[EXERCISE MATERIALS]:
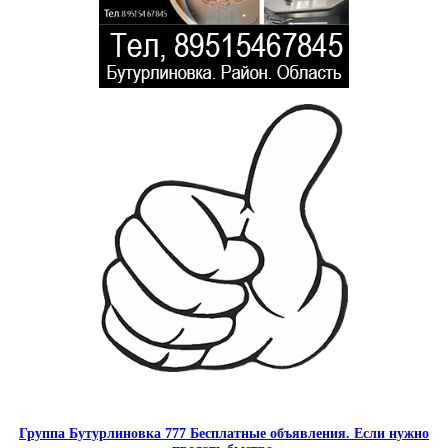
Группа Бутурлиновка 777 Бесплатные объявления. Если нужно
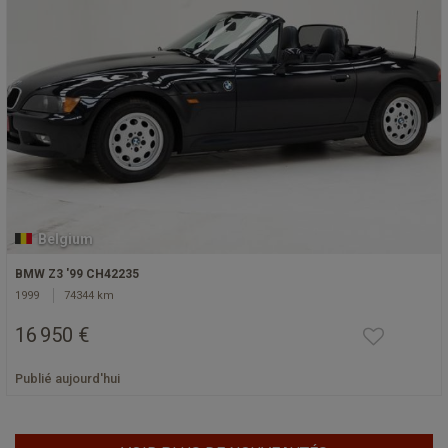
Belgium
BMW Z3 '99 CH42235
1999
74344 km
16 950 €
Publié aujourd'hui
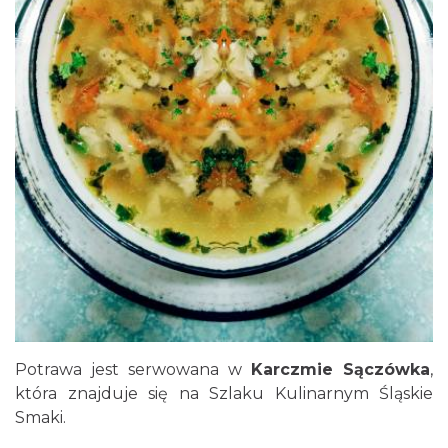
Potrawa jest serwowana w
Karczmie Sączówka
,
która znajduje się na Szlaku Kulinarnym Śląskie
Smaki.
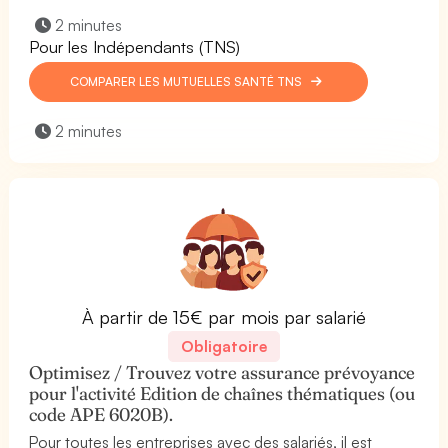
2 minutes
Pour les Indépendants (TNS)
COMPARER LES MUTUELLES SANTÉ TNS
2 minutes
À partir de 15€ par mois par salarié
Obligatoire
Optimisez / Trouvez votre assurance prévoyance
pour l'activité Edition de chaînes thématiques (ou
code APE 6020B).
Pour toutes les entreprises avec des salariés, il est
...
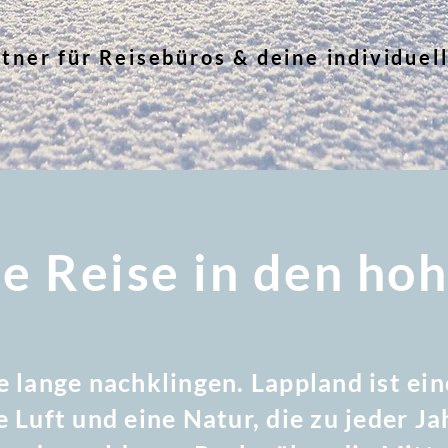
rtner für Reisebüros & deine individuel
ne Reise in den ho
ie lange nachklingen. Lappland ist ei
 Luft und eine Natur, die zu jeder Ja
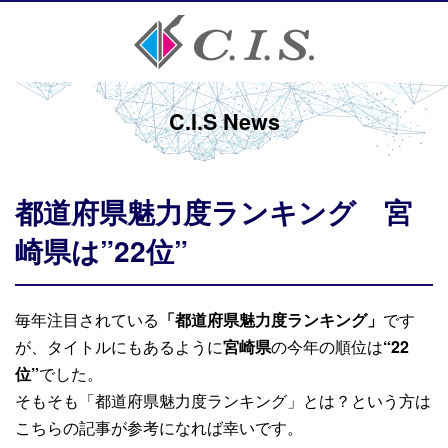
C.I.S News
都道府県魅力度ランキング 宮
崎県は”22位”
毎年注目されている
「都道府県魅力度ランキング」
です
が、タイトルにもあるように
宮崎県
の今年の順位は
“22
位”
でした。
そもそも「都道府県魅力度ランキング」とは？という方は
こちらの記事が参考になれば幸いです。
==
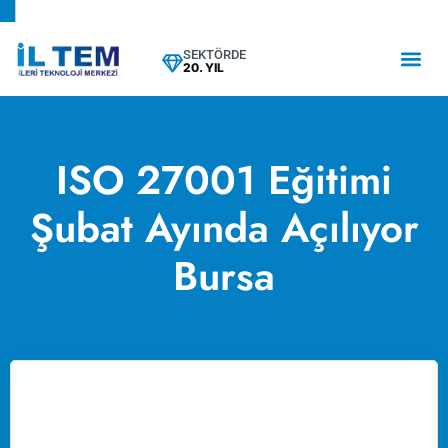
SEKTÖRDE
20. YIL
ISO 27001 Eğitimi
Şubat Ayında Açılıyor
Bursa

[REQUIRED WORK]: Out of the material above, output word for word the line with "都道府県魅力度ランキング 宮", the line with "こちらの記事が参考になれば幸いです。", and all lines between them, with nothing else.

[RESPONSE AREA]:
都道府県魅力度ランキング 宮
崎県は”22位”
毎年注目されている
「都道府県魅力度ランキング」
です
が、タイトルにもあるように
宮崎県
の今年の順位は
“22
位”
でした。
そもそも「都道府県魅力度ランキング」とは？という方は
こちらの記事が参考になれば幸いです。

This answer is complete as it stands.